Toyota has long been coy about its ambitions to become No.1, preferring to stay out of the limelight as No.2. In 2002, it unveiled a goal of expanding its world market share to 15 percent in 2010, from 10 percent. When analysts noted that the goal would make Toyota the world's largest carmaker, the company stressed that its goal was only an expanded market share.
This year, Toyota's US sales are up 9.9 percent, and it is likely to sell nearly 2.3 million vehicles there next year. The US has been Toyota's largest and most profitable market since 2001.
By contrast, GM, despite deep discounting last summer, has seen its US sales fall 3.7 percent so far this year. GM is expected to sell about 4.2 million cars this year in the US, its biggest market.
Fearful that the top spot will draw unwanted attention from US protectionists, Toyota has started to run ads touting how 63 percent of Toyotas sold in America are made in America. Aiming to raise that to 70 percent, Toyota now has 11 production facilities in North America, three more in the planning stage, and it purchases about US$22 billion in parts and services in the US every year.

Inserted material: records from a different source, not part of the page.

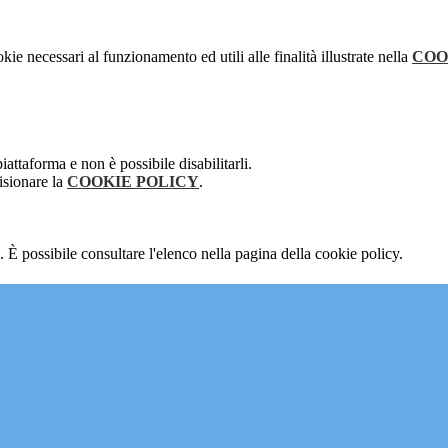
kie necessari al funzionamento ed utili alle finalità illustrate nella
COO
attaforma e non è possibile disabilitarli.
isionare la
COOKIE POLICY
.
 È possibile consultare l'elenco nella pagina della cookie policy.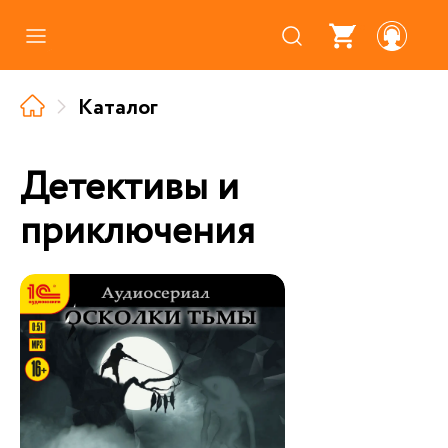
Каталог
Каталог
Где купить
Про аудиокниги
Детективы и
О нас
приключения
Партнерам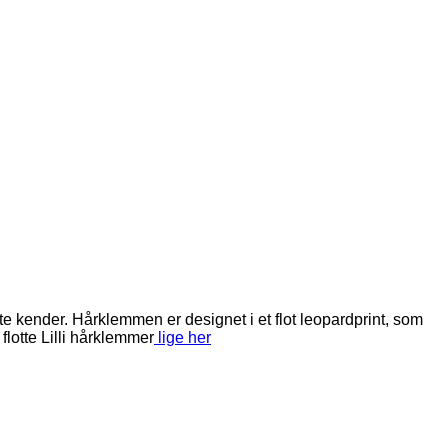
e kender. Hårklemmen er designet i et flot leopardprint, som
lotte Lilli hårklemmer
lige her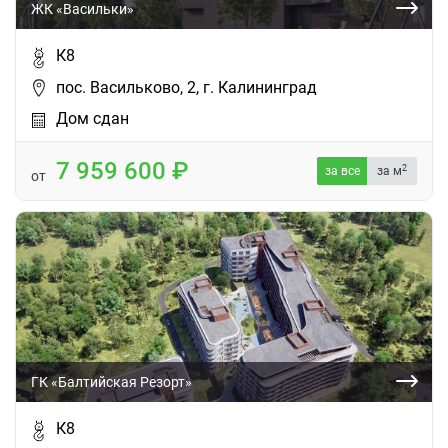
ЖК «Васильки»
К8
пос. Васильково, 2, г. Калининград
Дом сдан
7 959 600
2
за все
за м
от
ГК «Балтийская Резорт»
К8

"Politically they are a very aware company," Sanger, the analyst said. "And they are aware that passing GM in this political environment is somewhat tricky."
With Toyota opening plants in Texas and Ontario, even Governor Jennifer Granholm of Michigan is courting Toyota in her bid to win a small engine plant.
Toyota's likely rise to the top spot is "one of the reasons we would like to have them in Mich-igan," Granholm said in an interview on Monday. Toyota already has a technical center in Ann Arbor and has announced plans to build a design center in Michigan.
At home, Toyota's car sales are expected to fall slightly this year, by 20,000 units to 1.74 million this year. Despite the fall, Toyota's first in three years, Japan's leading carmaker retains a domestic market share of more than 40 percent. The slight fall was probably the result of lack of new models from April to September.
But as Toyota unveils new models next year, Japan's vehicle sales are expected to inch up. Sales may rise 0.5 percent next year to 5.93 million units, against this year's estimated 5.9 million, the Japan Automobile Manufacturers Assoc-iation, an industry group, predicts.
Meanwhile, Honda Motor Co, said it expected record car and motorcycle sales next year, driven by brisk overseas growth.